- What you will do: Which of the lines in the data mention the string "lịch"? List them all.

(Data entries)
■ ■ ■ ■

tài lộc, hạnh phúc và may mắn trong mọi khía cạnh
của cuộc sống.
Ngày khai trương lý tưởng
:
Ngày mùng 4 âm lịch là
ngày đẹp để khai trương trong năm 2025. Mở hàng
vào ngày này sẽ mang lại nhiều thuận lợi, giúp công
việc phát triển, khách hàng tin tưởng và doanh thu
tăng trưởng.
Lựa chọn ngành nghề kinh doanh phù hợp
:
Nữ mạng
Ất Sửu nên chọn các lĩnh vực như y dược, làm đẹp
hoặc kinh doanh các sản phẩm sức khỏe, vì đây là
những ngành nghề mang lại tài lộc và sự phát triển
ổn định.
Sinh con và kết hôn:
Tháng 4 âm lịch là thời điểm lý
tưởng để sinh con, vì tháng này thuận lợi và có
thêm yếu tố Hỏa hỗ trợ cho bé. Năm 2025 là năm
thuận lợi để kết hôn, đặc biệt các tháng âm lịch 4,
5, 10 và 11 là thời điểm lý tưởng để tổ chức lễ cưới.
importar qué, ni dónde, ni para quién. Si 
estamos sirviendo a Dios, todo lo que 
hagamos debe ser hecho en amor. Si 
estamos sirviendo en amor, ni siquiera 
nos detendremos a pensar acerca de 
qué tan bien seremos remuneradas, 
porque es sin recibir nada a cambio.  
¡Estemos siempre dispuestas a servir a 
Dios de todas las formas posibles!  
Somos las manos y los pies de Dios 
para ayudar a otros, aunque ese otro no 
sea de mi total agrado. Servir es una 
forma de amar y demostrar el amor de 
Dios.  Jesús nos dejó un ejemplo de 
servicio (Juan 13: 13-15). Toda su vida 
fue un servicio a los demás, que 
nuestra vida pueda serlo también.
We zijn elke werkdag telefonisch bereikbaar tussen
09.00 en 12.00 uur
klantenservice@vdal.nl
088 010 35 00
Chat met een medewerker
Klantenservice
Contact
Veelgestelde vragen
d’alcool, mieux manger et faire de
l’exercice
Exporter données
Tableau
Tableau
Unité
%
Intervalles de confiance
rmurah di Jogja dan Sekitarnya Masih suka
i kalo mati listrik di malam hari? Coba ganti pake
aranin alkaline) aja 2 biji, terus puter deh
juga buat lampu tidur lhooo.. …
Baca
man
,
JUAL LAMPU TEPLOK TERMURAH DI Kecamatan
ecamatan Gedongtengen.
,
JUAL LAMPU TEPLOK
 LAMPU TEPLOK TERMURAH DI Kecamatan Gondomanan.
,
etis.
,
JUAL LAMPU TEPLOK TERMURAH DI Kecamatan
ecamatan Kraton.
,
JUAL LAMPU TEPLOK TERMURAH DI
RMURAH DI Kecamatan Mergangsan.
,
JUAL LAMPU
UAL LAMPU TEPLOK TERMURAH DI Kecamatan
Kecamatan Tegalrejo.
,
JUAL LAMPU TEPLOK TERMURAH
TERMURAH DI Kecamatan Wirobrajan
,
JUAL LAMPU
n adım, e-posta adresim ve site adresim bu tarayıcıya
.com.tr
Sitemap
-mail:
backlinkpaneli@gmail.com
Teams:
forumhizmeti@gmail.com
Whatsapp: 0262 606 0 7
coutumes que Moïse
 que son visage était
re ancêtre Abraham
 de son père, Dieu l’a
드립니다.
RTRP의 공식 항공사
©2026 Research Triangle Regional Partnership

■ ■ ■ ■

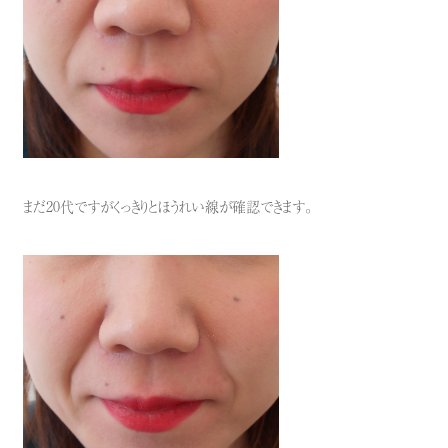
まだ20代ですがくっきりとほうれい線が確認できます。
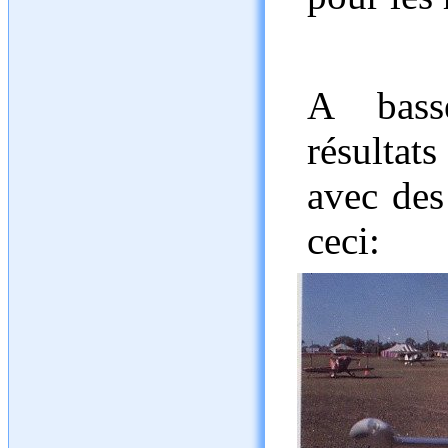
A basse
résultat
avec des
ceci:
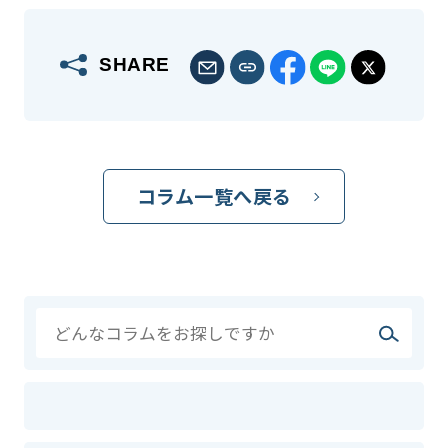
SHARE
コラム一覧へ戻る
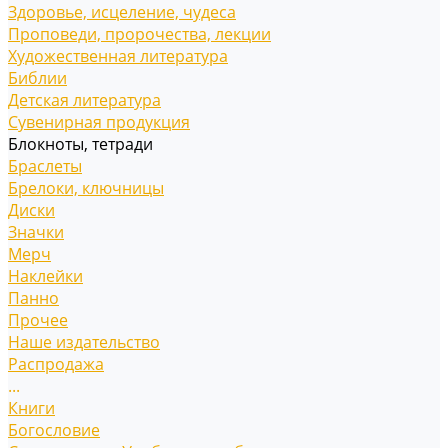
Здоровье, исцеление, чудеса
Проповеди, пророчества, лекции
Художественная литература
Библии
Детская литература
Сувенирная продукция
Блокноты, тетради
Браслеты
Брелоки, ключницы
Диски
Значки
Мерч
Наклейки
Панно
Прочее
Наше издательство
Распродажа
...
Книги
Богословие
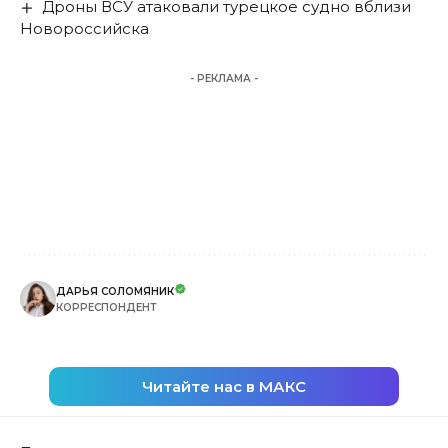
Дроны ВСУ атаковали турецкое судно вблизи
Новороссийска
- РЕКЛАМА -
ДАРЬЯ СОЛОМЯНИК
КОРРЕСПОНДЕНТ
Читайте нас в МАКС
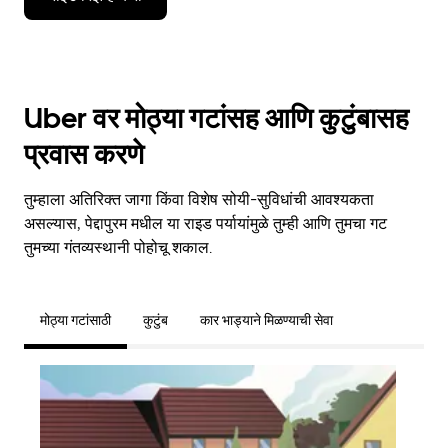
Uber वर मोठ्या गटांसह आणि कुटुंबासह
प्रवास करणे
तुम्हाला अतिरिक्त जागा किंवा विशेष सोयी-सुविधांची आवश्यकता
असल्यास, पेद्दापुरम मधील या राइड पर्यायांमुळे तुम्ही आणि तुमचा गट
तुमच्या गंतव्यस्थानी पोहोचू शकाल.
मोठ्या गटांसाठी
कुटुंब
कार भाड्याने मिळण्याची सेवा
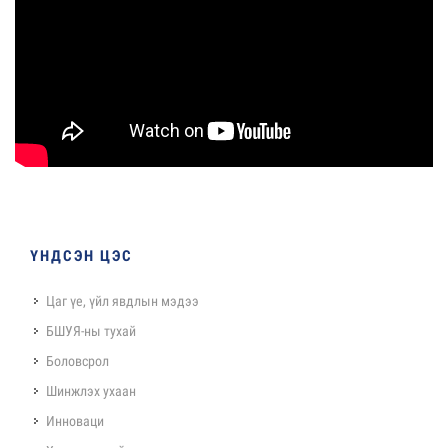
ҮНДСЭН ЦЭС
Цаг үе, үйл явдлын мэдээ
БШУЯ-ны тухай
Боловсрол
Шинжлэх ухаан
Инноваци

■ ■ ■ ■

- Expected answer:
Ngày mùng 4 âm lịch là
Tháng 4 âm lịch là thời điểm lý
thuận lợi để kết hôn, đặc biệt các tháng âm lịch 4,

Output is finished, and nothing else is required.